§ What the task requires
Write the entries below out again exactly, but skip the pictures.
——
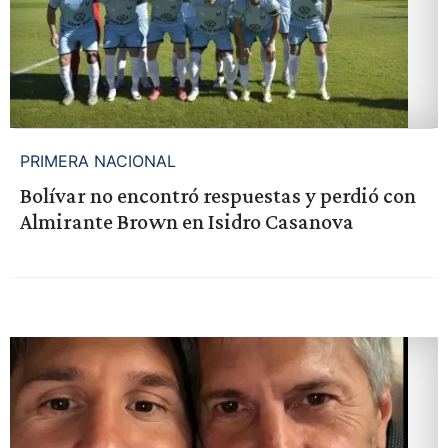
PRIMERA NACIONAL
Bolívar no encontró respuestas y perdió con
Almirante Brown en Isidro Casanova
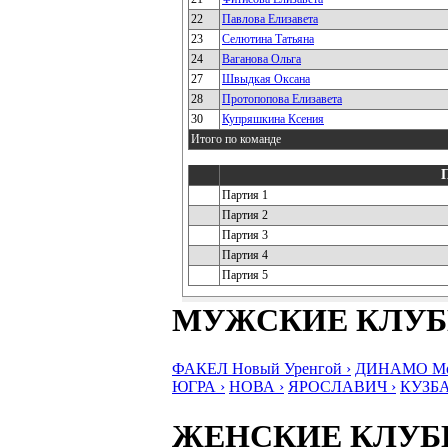
22
Павлова Елизавета
23
Селютина Татьяна
24
Ваганова Ольга
27
Швыдкая Оксана
28
Протопопова Елизавета
30
Купряшкина Ксения
Итого по команде
Партия 1
Партия 2
Партия 3
Партия 4
Партия 5
МУЖСКИЕ КЛУ
ФАКЕЛ Новый Уренгой ›
ДИНАМО Мос
ЮГРА ›
НОВА ›
ЯРОСЛАВИЧ ›
КУЗБА
ЖЕНСКИЕ КЛУ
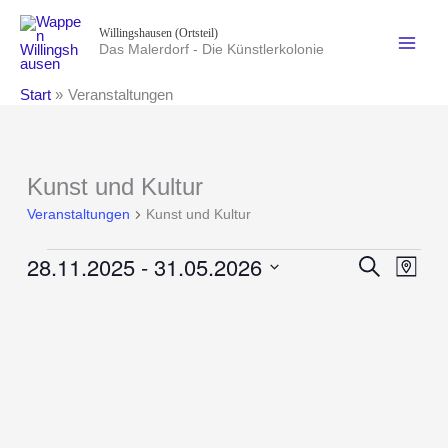
Zum
Willingshausen (Ortsteil)
Inhalt
Das Malerdorf - Die Künstlerkolonie
springen
Start
Veranstaltungen
Kunst und Kultur
Veranstaltungen
Kunst und Kultur
28.11.2025
 - 
31.05.2026
Veranstaltungen
Veranstaltung
Suche
Verans
Karte
Suche
Ansich
Datum
und
Naviga
auswählen.
Ansichten,
Navigation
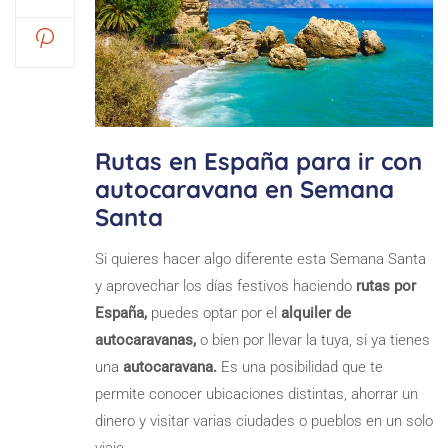
Rutas en España para ir con
autocaravana en Semana
Santa
Si quieres hacer algo diferente esta Semana Santa
y aprovechar los días festivos haciendo
rutas por
España,
puedes optar por el
alquiler de
autocaravanas,
o bien por llevar la tuya, si ya tienes
una
autocaravana.
Es una posibilidad que te
permite conocer ubicaciones distintas, ahorrar un
dinero y visitar varias ciudades o pueblos en un solo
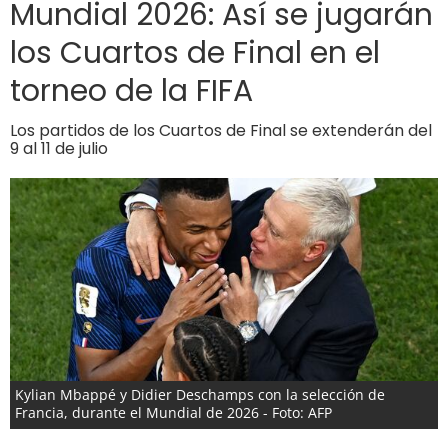
Mundial 2026: Así se jugarán
los Cuartos de Final en el
torneo de la FIFA
Los partidos de los Cuartos de Final se extenderán del
9 al 11 de julio
Kylian Mbappé y Didier Deschamps con la selección de
Francia, durante el Mundial de 2026 - Foto: AFP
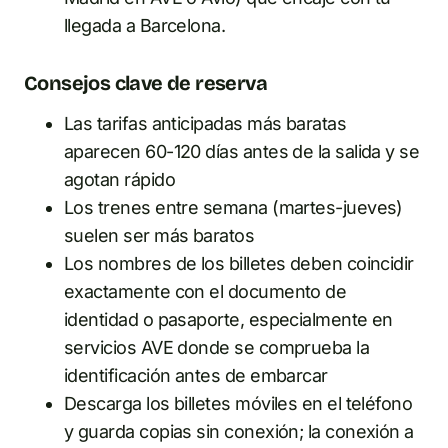
llegada a Barcelona.
Consejos clave de reserva
Las tarifas anticipadas más baratas
aparecen 60-120 días antes de la salida y se
agotan rápido
Los trenes entre semana (martes-jueves)
suelen ser más baratos
Los nombres de los billetes deben coincidir
exactamente con el documento de
identidad o pasaporte, especialmente en
servicios AVE donde se comprueba la
identificación antes de embarcar
Descarga los billetes móviles en el teléfono
y guarda copias sin conexión; la conexión a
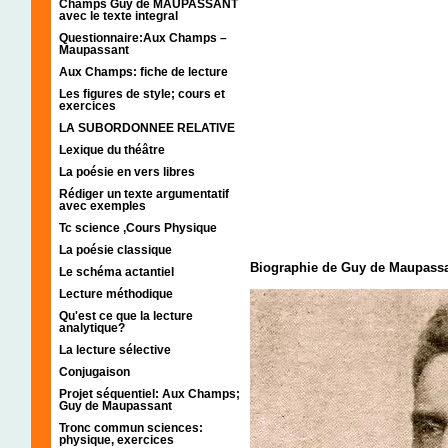
Champs Guy de MAUPASSANT
avec le texte integral
Questionnaire:Aux Champs –
Maupassant
Aux Champs: fiche de lecture
Les figures de style; cours et
exercices
LA SUBORDONNEE RELATIVE
Lexique du théâtre
La poésie en vers libres
Rédiger un texte argumentatif
avec exemples
Tc science ,Cours Physique
La poésie classique
Biographie de Guy de Maupassa
Le schéma actantiel
Lecture méthodique
Qu'est ce que la lecture
analytique?
La lecture sélective
Conjugaison
Projet séquentiel: Aux Champs;
Guy de Maupassant
Tronc commun sciences:
physique, exercices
——
§ Your solution
PRIMERA NACIONAL
Bolívar no encontró respuestas y perdió con
Almirante Brown en Isidro Casanova
22
Павлова Елизавета
23
Селютина Татьяна
24
Ваганова Ольга
27
Швыдкая Оксана
28
Протопопова Елизавета
30
Купряшкина Ксения
Итого по команде
Партия 1
Партия 2
Партия 3
Партия 4
Партия 5
МУЖСКИЕ КЛУ
ФАКЕЛ Новый Уренгой ›
ДИНАМО Мос
ЮГРА ›
НОВА ›
ЯРОСЛАВИЧ ›
КУЗБА
ЖЕНСКИЕ КЛУ
Zum
Willingshausen (Ortsteil)
Inhalt
Das Malerdorf - Die Künstlerkolonie
springen
Start
Veranstaltungen
Kunst und Kultur
Veranstaltungen
Kunst und Kultur
28.11.2025
 - 
31.05.2026
Veranstaltungen
Veranstaltung
Suche
Verans
Karte
Suche
Ansich
Datum
und
Naviga
auswählen.
Ansichten,
Navigation
Rutas en España para ir con
autocaravana en Semana
Santa
Si quieres hacer algo diferente esta Semana Santa
y aprovechar los días festivos haciendo
rutas por
España,
puedes optar por el
alquiler de
autocaravanas,
o bien por llevar la tuya, si ya tienes
una
autocaravana.
Es una posibilidad que te
permite conocer ubicaciones distintas, ahorrar un
dinero y visitar varias ciudades o pueblos en un solo
Mundial 2026: Así se jugarán
los Cuartos de Final en el
torneo de la FIFA
Los partidos de los Cuartos de Final se extenderán del
9 al 11 de julio
Kylian Mbappé y Didier Deschamps con la selección de
Francia, durante el Mundial de 2026 - Foto: AFP
llegada a Barcelona.
Consejos clave de reserva
Las tarifas anticipadas más baratas
aparecen 60-120 días antes de la salida y se
agotan rápido
Los trenes entre semana (martes-jueves)
suelen ser más baratos
Los nombres de los billetes deben coincidir
exactamente con el documento de
identidad o pasaporte, especialmente en
servicios AVE donde se comprueba la
identificación antes de embarcar
Descarga los billetes móviles en el teléfono
y guarda copias sin conexión; la conexión a
Champs Guy de MAUPASSANT
avec le texte integral
Questionnaire:Aux Champs –
Maupassant
Aux Champs: fiche de lecture
Les figures de style; cours et
exercices
LA SUBORDONNEE RELATIVE
Lexique du théâtre
La poésie en vers libres
Rédiger un texte argumentatif
avec exemples
Tc science ,Cours Physique
La poésie classique
Biographie de Guy de Maupassa
Le schéma actantiel
Lecture méthodique
Qu'est ce que la lecture
analytique?
La lecture sélective
Conjugaison
Projet séquentiel: Aux Champs;
Guy de Maupassant
Tronc commun sciences:
physique, exercices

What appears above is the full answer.